Protothreads and Other Wicked C Tricks
lwb writes "For those of you interested in interesting hard-core C programming
tricks: Adam Dunkels' protothreads library
implements an unusually lightweight type of threads. Protothreads are
not real threads, but rather something in between an event-driven
state machine and regular threads. But they are implemented in 100%
portable ANSI C and with an interesting but quite unintuitive use of the switch/case
construct. The same trick has previously been used by Simon Tatham to implement
coroutines
in C. The trick was originally invented by Tom Duff and dubbed Duff's
device. You either love it or you hate it!"
I used a Lifeboat lib back in the late 80's that this reminds me of. Cooperative multitasking. Eventually ported the whole thing to OS/2 and used that threading instead. All the code pretyy much worked as-is.
The revolution will NOT be televised.
Duff's device is a way of forcing C to do a form of loop unrolling. It has nothing to do with coroutines.
Protothreads are quite limited in what they can do - they are just a way of expressing a state machine using co-routines.
Real threads are much better for things like interpreters. JIT compilation with native threads is even better.

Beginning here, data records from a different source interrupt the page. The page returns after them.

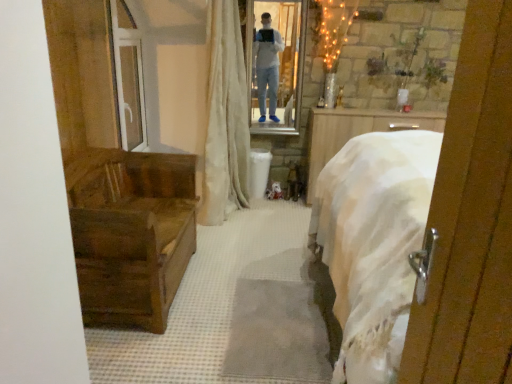 Question: Can you see beige fabric curtain at center touching transparent glass door at upper left?

Choices:
 (A) no
 (B) yes

Answer: (A)

Question: Is beige fabric curtain at center at the left side of transparent glass door at upper left?

Choices:
 (A) yes
 (B) no

Answer: (B)

Question: Does beige fabric curtain at center have a greater height compared to transparent glass door at upper left?

Choices:
 (A) yes
 (B) no

Answer: (A)

Question: From the image's perspective, is beige fabric curtain at center below transparent glass door at upper left?

Choices:
 (A) no
 (B) yes

Answer: (A)

Question: Does beige fabric curtain at center turn towards transparent glass door at upper left?

Choices:
 (A) yes
 (B) no

Answer: (B)

Question: Does beige fabric curtain at center have a smaller size compared to transparent glass door at upper left?

Choices:
 (A) yes
 (B) no

Answer: (B)

Question: Is white glossy mirror at upper center aimed at beige fabric curtain at center?

Choices:
 (A) no
 (B) yes

Answer: (A)

Question: Can you confirm if white glossy mirror at upper center is taller than beige fabric curtain at center?

Choices:
 (A) yes
 (B) no

Answer: (B)

Question: Does white glossy mirror at upper center have a greater width compared to beige fabric curtain at center?

Choices:
 (A) no
 (B) yes

Answer: (A)

Question: Considering the relative positions of white glossy mirror at upper center and beige fabric curtain at center in the image provided, is white glossy mirror at upper center to the right of beige fabric curtain at center from the viewer's perspective?

Choices:
 (A) no
 (B) yes

Answer: (B)

Question: Are white glossy mirror at upper center and beige fabric curtain at center far apart?

Choices:
 (A) yes
 (B) no

Answer: (B)

Question: Considering the relative positions of white glossy mirror at upper center and beige fabric curtain at center in the image provided, is white glossy mirror at upper center to the left of beige fabric curtain at center from the viewer's perspective?

Choices:
 (A) no
 (B) yes

Answer: (A)

Question: Can you confirm if beige fabric curtain at center is positioned to the right of wooden chest at left?

Choices:
 (A) no
 (B) yes

Answer: (B) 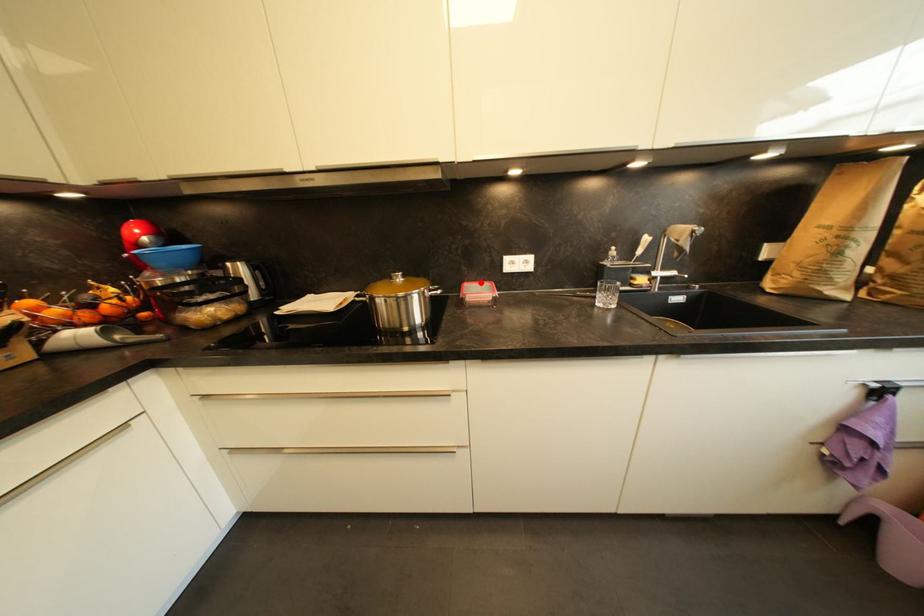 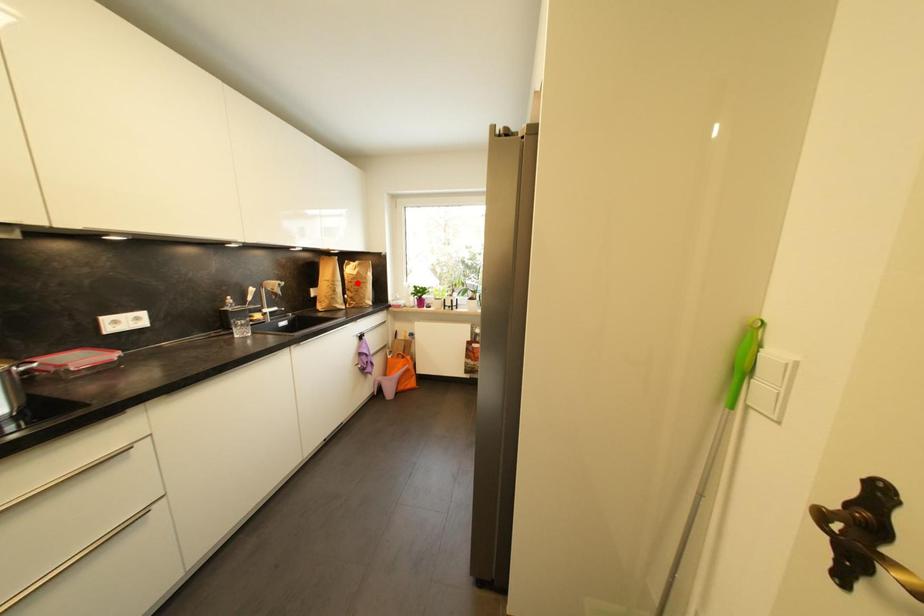 I am providing you with two images of the same scene from different viewpoints. A red point is marked on the first image and another point is marked on the second image. Is the red point in image1 aligned with the point shown in image2?

No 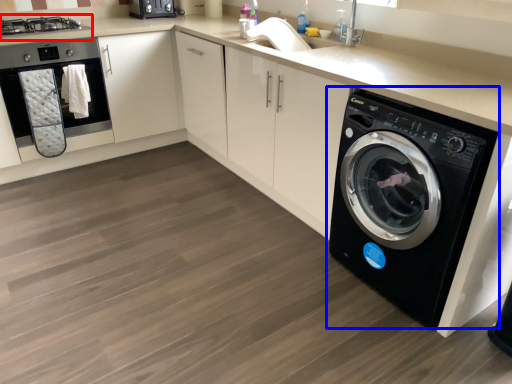 Question: Which of the following is the closest to the observer, stove (highlighted by a red box) or washing machine (highlighted by a blue box)?

Choices:
 (A) stove
 (B) washing machine

Answer: (B) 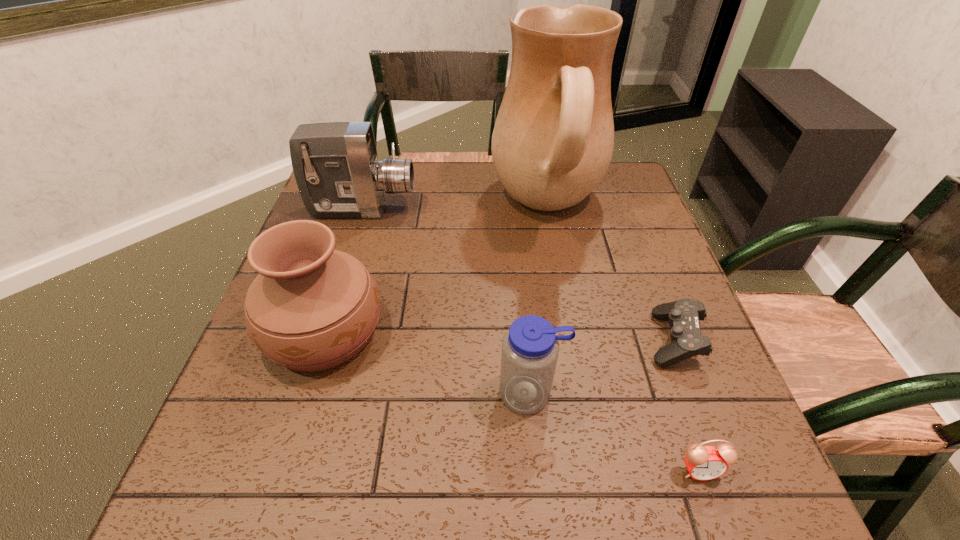 Identify which object is located as the nearest to the water bottle. Please provide its 2D coordinates. Your answer should be formatted as a tuple, i.e. [(x, y)], where the tuple contains the x and y coordinates of a point satisfying the conditions above.

[(704, 463)]

Locate which object ranks in proximity to the control. Please provide its 2D coordinates. Your answer should be formatted as a tuple, i.e. [(x, y)], where the tuple contains the x and y coordinates of a point satisfying the conditions above.

[(553, 140)]

The image size is (960, 540). I want to click on vacant area in the image that satisfies the following two spatial constraints: 1. at the spout of the tallest object; 2. with a carrying loop on the side of the third shortest object, so click(x=582, y=393).

Image resolution: width=960 pixels, height=540 pixels. What are the coordinates of `free location that satisfies the following two spatial constraints: 1. at the spout of the tallest object; 2. on the front side of the urn` in the screenshot? It's located at (570, 330). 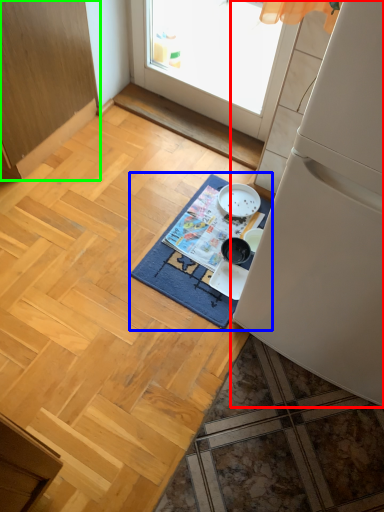 Question: Estimate the real-world distances between objects in this image. Which object is closer to refrigerator (highlighted by a red box), mat (highlighted by a blue box) or cabinetry (highlighted by a green box)?

Choices:
 (A) mat
 (B) cabinetry

Answer: (A) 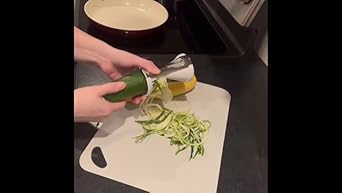 What are the coordinates of `grey wall` in the screenshot? It's located at (262, 39). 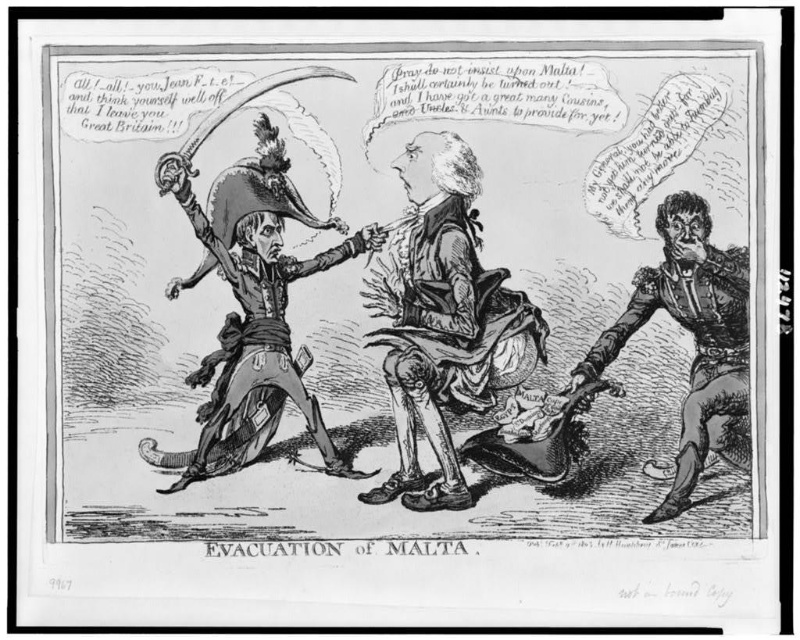 Question: Is shiny black sword at center thinner than smooth leather glove at right?

Choices:
 (A) no
 (B) yes

Answer: (B)

Question: Which point is closer to the camera?

Choices:
 (A) shiny black sword at center
 (B) brushed metal sword at left
 (C) smooth leather glove at right

Answer: (B)

Question: Is shiny black sword at center in front of brushed metal sword at left?

Choices:
 (A) no
 (B) yes

Answer: (A)

Question: Which of the following is the closest to the observer?

Choices:
 (A) shiny black sword at center
 (B) smooth leather glove at right
 (C) brushed metal sword at left

Answer: (C)

Question: Can you confirm if brushed metal sword at left is smaller than smooth leather glove at right?

Choices:
 (A) no
 (B) yes

Answer: (A)

Question: Which object is farther from the camera taking this photo?

Choices:
 (A) brushed metal sword at left
 (B) smooth leather glove at right
 (C) shiny black sword at center

Answer: (B)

The PPC architecture has a special-purpose count register with specialized branch instructions relating to it; e.g., the assembly mnemonic 'bdnz' means "decrement the count register by one, and branch if it has not reached zero." I've used this in some pretty weird loops, including this one that broke the Codewarrior 9.3 compiler (fixed in 9.4.) This computes the location of the n'th trailing one in a 32-bit integer. Pardon my weak attempt at formatting this in HTML:
static uint32 nth_trailing_one(register uint32 p, register uint32 n) { end: }
return __cntlzw(p ^ (p - 1));
}
The idea was that the instruction stream should stay as linear as possible; most of the time the branches are not taken, and execution falls through to the next line of code. Ironically (siliconically?), the entire function could probably be implemented in a single cycle in silicon; shoehorning bitwise functions like this into standard instructions tends to be extremely wasteful. Perhaps FPGA's will make an end run around this at some point. I've also tried this function with a dynamically-calculated jump at the beginning, similar to the case statement logic in the article.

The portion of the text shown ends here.